Complete step-by-step answer:
Let hexagon $ABCDEF$ circumscribes by a circle as shown in figure below:
seo images

We need to prove that: $AB + CD + EF = BC + DE + FA$.
 As tangents from an external point to a circle are equal.
Therefore,
As $A$ is an external point, therefore $A$
$AM = AR..........(1)$
As $B$ is an external point, therefore
$BM = BN..........(2)$
As $C$ is an external point, therefore
$CN = CO............(3)$
As $D$ is an external point, therefore
$DO = DP...........(4)$
As $E$ is an external point, therefore
$EP = EQ............(5)$ and
As $F$ is an external point, therefore
$FQ = FR............(6)$
By adding (1) and (2), we get
$ \Rightarrow$$AM + BM = AR + BN$
\[ \Rightarrow AB = AR + BN...........(7)\]

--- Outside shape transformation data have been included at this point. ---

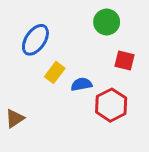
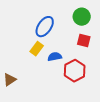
green circle: (107, 22) -> (82, 17), moved
blue ellipse: (35, 40) -> (45, 27), moved

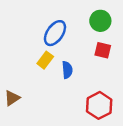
blue semicircle: (55, 57) -> (67, 70), turned 96
red hexagon: (75, 71) -> (99, 105), moved

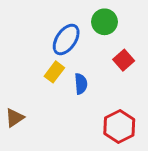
green circle: (100, 21) -> (104, 22), moved
red square: (103, 50) -> (124, 60), turned 35

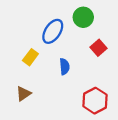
yellow rectangle: (54, 72) -> (30, 57), moved
brown triangle: (15, 118) -> (23, 94), moved

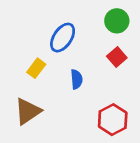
green circle: (83, 17) -> (117, 21), moved
brown triangle: (23, 94) -> (28, 111), size x1.5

By adding (3) and (4), we get
$ \Rightarrow$$CO + DO = CN + DP$
$ \Rightarrow CD = CN + DP...........(8)$
By adding (5) and (6), we get
$ \Rightarrow$$EQ + FQ = EP + FR$
$ \Rightarrow EF = EP + FR.........(9)$
Now by adding (7), (8) and (9) we get,
$ \Rightarrow$$AB + CD + EF = AR + BN + CN + DP + EP + FR$
Now combining $(BN + CN)$, $(DP + EP)$ and $(FR + AR)$ together, we get
$ \Rightarrow$$AB + CD + EF = (BN + CN) + (DP + EF) + (FR + AR)$
As $BN + CN = BC,DP + EP = DE$and$FR + RA = FA$.
$ \Rightarrow AB + CD + EF = BC + DE + FA$.

Note: If a line is tangent to a circle, it is perpendicular to the radius drawn to the point of tangency. Tangent segments to a circle from the same external point are congruent. Also, as we know that a tangent to a circle is perpendicular to the radius through the point of contact. Hence, the tangents drawn from an external point are equal.